### WHAT TO PRODUCE
Copy all entries verbatim and keep any pictures out of the copy.
▼
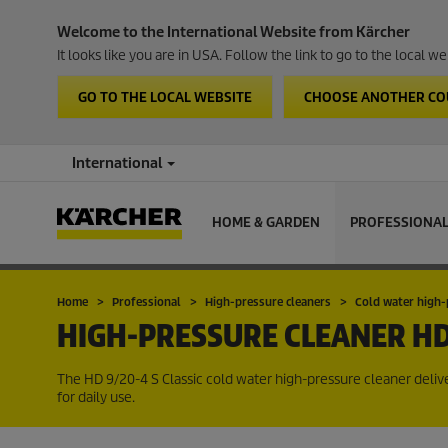
Welcome to the International Website from Kärcher
It looks like you are in USA. Follow the link to go to the local 
GO TO THE LOCAL WEBSITE
CHOOSE ANOTHER C
International
HOME & GARDEN
PROFESSIONA
Home
Professional
High-pressure cleaners
Cold water high-
HIGH-PRESSURE CLEANER
HD
The HD 9/20-4 S Classic cold water high-pressure cleaner delive
for daily use.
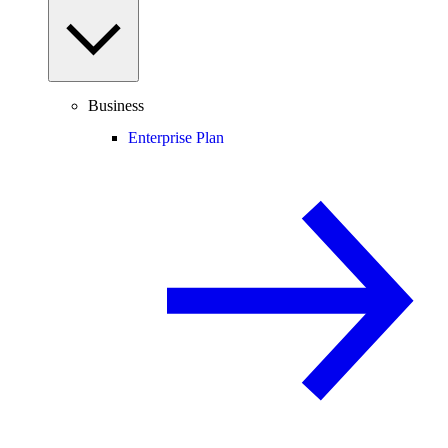
Business
Enterprise Plan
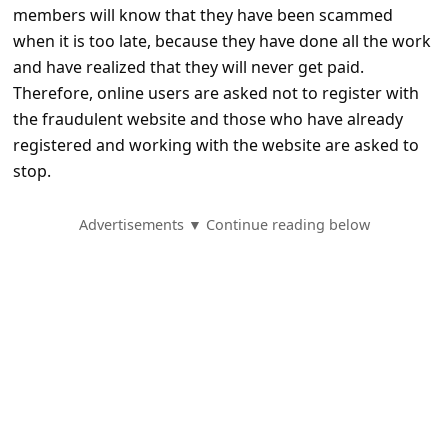
e
members will know that they have been scammed
d
when it is too late, because they have done all the work
and have realized that they will never get paid.
A
Therefore, online users are asked not to register with
l
the fraudulent website and those who have already
e
registered and working with the website are asked to
r
stop.
t
Advertisements ▼ Continue reading below
s
S
e
a
r
c
h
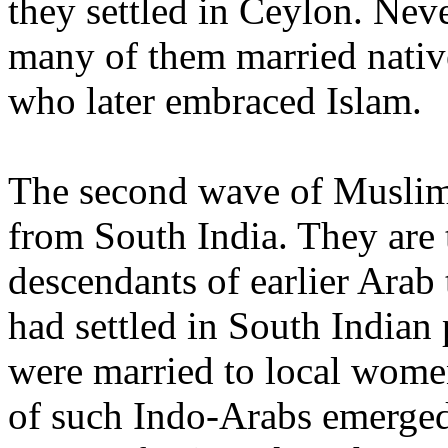
they settled in Ceylon. Neve
many of them married nati
who later embraced Islam.
The second wave of Musli
from South India. They are 
descendants of earlier Arab
had settled in South Indian 
were married to local wome
of such Indo-Arabs emerged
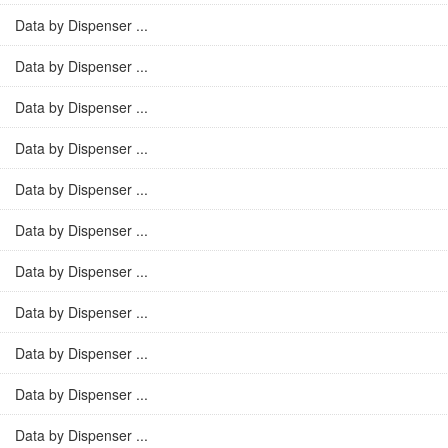
Data by Dispenser ...
Data by Dispenser ...
Data by Dispenser ...
Data by Dispenser ...
Data by Dispenser ...
Data by Dispenser ...
Data by Dispenser ...
Data by Dispenser ...
Data by Dispenser ...
Data by Dispenser ...
Data by Dispenser ...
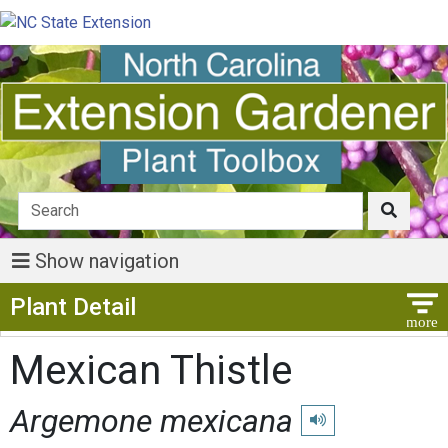
Show navigation
Show Menu
Plant Detail
Mexican Thistle
Argemone mexicana
Play pronunciation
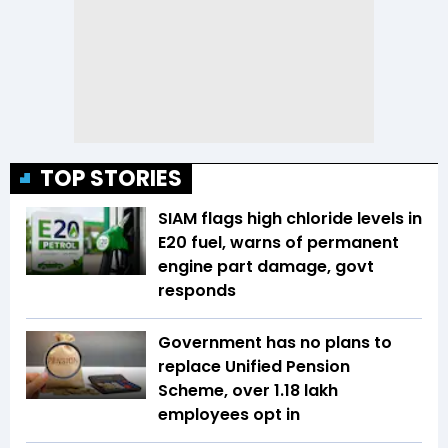
TOP STORIES
SIAM flags high chloride levels in
E20 fuel, warns of permanent
engine part damage, govt
responds
Government has no plans to
replace Unified Pension
Scheme, over 1.18 lakh
employees opt in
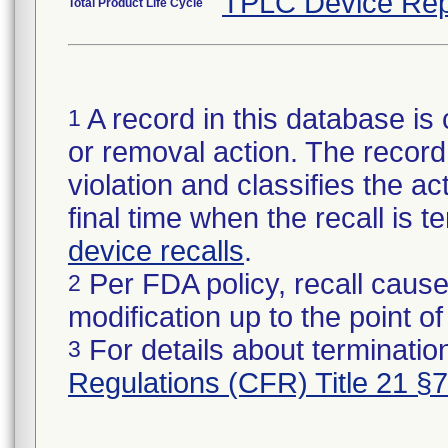
TPLC Device Rep
Total Product Life Cycle
A record in this database is 
1
or removal action. The record 
violation and classifies the act
final time when the recall is
device recalls
.
Per FDA policy, recall cause
2
modification up to the point of
For details about termination
3
Regulations (CFR) Title 21 §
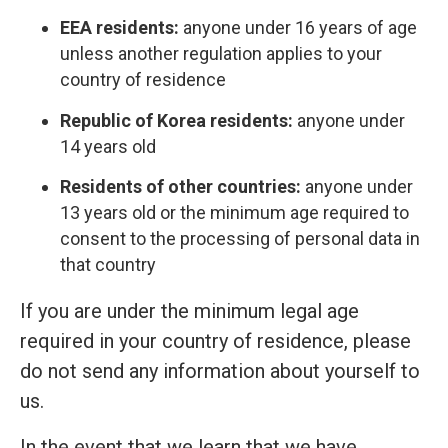
EEA residents:
anyone under 16 years of age
unless another regulation applies to your
country of residence
Republic of Korea residents:
anyone under
14 years old
Residents of other countries:
anyone under
13 years old or the minimum age required to
consent to the processing of personal data in
that country
If you are under the minimum legal age
required in your country of residence, please
do not send any information about yourself to
us.
In the event that we learn that we have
▲
### REPLY
Welcome to the International Website from Kärcher
It looks like you are in USA. Follow the link to go to the local 
GO TO THE LOCAL WEBSITE
CHOOSE ANOTHER C
International
HOME & GARDEN
PROFESSIONA
Home
Professional
High-pressure cleaners
Cold water high-
HIGH-PRESSURE CLEANER
HD
The HD 9/20-4 S Classic cold water high-pressure cleaner delive
for daily use.
Business
Enterprise Plan
e
members will know that they have been scammed
d
when it is too late, because they have done all the work
and have realized that they will never get paid.
A
Therefore, online users are asked not to register with
l
the fraudulent website and those who have already
e
registered and working with the website are asked to
r
stop.
t
Advertisements ▼ Continue reading below
s
S
e
a
r
c
h
they settled in Ceylon. Neve
many of them married nati
who later embraced Islam.
The second wave of Musli
from South India. They are 
descendants of earlier Arab
had settled in South Indian 
were married to local wome
of such Indo-Arabs emerged
Data by Dispenser ...
Data by Dispenser ...
Data by Dispenser ...
Data by Dispenser ...
Data by Dispenser ...
Data by Dispenser ...
Data by Dispenser ...
Data by Dispenser ...
Data by Dispenser ...
Data by Dispenser ...
Data by Dispenser ...
Show navigation
Show Menu
Plant Detail
Mexican Thistle
Argemone mexicana
Play pronunciation
TOP STORIES
SIAM flags high chloride levels in
E20 fuel, warns of permanent
engine part damage, govt
responds
Government has no plans to
replace Unified Pension
Scheme, over 1.18 lakh
employees opt in
TPLC Device Rep
Total Product Life Cycle
A record in this database is 
1
or removal action. The record 
violation and classifies the act
final time when the recall is
device recalls
.
Per FDA policy, recall cause
2
modification up to the point of
For details about termination
3
Regulations (CFR) Title 21 §
EEA residents:
anyone under 16 years of age
unless another regulation applies to your
country of residence
Republic of Korea residents:
anyone under
14 years old
Residents of other countries:
anyone under
13 years old or the minimum age required to
consent to the processing of personal data in
that country
If you are under the minimum legal age
required in your country of residence, please
do not send any information about yourself to
us.
In the event that we learn that we have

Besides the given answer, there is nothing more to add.